After winning the Siver fight, McGregor jumped out of the octagon and got into the face of Featherweight Champion Jose Aldo, who was sitting cageside. Their bout was supposed to be next for McGregor and was scheduled to headline UFC 189 in July of 2015. Unfortunately, Aldo suffered a rib injury in training two weeks before the scheduled bout and had to pull out of the fight. UFC management had to scramble and put together an Interim Featherweight Championship fight for McGregor.

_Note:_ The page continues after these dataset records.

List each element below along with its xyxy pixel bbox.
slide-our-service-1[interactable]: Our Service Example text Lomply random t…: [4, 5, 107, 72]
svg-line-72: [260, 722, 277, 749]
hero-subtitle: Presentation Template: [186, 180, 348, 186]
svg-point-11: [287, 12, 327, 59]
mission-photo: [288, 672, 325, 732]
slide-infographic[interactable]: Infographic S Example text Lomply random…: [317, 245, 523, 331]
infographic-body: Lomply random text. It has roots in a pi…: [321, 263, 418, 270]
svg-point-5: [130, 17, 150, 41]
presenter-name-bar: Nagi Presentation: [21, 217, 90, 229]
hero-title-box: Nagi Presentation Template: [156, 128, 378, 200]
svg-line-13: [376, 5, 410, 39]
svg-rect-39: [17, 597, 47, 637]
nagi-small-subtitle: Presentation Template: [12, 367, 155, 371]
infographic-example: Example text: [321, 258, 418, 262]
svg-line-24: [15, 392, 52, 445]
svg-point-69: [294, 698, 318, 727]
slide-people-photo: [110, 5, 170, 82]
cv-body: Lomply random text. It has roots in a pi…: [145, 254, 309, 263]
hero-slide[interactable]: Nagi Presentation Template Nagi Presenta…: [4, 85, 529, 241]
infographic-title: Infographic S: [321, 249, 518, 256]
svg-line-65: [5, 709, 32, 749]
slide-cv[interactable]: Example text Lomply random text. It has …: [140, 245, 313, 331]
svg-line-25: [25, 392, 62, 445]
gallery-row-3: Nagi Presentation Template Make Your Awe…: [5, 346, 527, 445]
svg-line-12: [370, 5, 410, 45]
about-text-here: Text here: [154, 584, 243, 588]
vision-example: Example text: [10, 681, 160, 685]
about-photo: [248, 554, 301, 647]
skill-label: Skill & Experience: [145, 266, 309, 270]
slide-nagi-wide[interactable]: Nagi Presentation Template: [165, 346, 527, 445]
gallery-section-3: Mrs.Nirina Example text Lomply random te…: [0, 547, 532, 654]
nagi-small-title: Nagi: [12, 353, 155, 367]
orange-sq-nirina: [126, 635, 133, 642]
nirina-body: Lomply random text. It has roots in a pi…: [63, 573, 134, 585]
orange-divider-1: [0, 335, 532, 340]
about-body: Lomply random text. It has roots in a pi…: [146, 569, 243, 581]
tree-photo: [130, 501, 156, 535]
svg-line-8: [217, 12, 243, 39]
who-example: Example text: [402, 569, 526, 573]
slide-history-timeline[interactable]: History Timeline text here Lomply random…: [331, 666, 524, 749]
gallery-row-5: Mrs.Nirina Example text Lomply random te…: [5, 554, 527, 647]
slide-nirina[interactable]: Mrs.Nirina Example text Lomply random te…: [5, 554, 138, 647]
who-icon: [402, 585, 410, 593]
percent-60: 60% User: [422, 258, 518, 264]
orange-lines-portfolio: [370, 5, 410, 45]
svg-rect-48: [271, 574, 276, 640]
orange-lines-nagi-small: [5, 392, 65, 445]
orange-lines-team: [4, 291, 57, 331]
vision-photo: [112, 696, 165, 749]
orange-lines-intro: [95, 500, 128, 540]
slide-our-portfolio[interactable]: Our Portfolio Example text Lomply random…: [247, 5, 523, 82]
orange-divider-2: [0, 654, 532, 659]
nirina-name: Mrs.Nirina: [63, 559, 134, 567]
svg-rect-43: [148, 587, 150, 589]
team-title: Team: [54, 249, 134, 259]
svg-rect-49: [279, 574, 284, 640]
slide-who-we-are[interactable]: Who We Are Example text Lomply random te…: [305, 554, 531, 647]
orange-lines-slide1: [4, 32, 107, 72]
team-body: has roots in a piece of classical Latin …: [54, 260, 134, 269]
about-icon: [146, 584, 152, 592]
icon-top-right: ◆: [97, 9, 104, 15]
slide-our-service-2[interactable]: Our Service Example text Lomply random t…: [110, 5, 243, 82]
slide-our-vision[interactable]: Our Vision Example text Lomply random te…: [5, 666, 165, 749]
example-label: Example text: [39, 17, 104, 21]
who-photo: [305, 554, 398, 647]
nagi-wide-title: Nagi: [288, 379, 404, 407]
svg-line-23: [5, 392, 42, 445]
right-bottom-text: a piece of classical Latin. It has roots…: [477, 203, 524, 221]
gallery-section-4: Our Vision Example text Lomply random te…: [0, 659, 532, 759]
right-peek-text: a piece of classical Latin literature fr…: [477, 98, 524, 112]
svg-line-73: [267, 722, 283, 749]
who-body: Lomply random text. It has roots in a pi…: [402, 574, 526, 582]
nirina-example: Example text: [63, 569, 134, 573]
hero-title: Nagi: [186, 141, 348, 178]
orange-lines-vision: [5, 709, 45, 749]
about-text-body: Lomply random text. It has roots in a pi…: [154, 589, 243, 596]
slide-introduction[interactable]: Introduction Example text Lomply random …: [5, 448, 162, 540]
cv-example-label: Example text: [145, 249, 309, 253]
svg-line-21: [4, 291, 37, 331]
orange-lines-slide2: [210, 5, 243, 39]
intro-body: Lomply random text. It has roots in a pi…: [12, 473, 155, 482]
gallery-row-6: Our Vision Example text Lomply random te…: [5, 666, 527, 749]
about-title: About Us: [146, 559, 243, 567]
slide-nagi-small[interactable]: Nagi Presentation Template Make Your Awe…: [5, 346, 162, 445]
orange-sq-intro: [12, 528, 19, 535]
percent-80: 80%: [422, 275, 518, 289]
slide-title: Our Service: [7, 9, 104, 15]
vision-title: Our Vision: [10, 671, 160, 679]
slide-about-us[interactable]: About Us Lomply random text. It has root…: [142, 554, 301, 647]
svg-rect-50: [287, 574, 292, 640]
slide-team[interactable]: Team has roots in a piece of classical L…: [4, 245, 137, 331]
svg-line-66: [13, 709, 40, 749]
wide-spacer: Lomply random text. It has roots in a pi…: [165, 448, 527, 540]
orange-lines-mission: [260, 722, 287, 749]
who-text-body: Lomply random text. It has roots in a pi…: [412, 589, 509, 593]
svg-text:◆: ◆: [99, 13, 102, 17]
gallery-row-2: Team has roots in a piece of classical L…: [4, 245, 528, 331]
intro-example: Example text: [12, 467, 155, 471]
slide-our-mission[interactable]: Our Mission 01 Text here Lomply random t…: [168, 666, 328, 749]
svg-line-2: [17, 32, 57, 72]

This time, McGregor ended up facing Chad Mendes, the second best featherweight in UFC history. For most of his career, Mendes had been known for his wrestling. Recently, however, he had strung together several impressive knockout wins. With much improved striking Mendes was 17-2, with his only losses coming against Aldo. He had garnered wins over Cub Swanson, Clay Guida, Nik Lentz, and Ricardo Lamas. He was the real deal, a well-rounded, elite wrestler that many thought would maul McGregor. In the first round of their fight, Mendes basically did that. McGregor was taken down multiple times and was behind on the scorecards headed into the second. Then, McGregor did what he customarily does. He punched his opponent in the head multiple times and knocked him out. McGregor beat the best wrestler in the featherweight division; by knockout, with three seconds left in the second round, on two weeks notice. Wow. McGregor was the new interim Featherweight Champion. He did what most experts thought he couldn’t.
He is 6-0 in the UFC, beating several ranked fighters by knockout and another with his ruined knee. Despite all of this, a large percentage of fans and pundits think McGregor is all talk and hype, dislike his persona, and dismiss his fighting resume. Subsequently, they speak badly of his MMA game and ability as a top tier featherweight. These people cannot see the forest through the trees. And there are tons of them. McGregor is so clearly an elite fighter, mowing down every guy he has faced in the UFC. Just look at his resume.
What more could he have done in his UFC career?
Right now, Conor McGregor has backed up all his hype and is the most underrated fighter in the world. His talk and fighting ability are one in the same: truly special.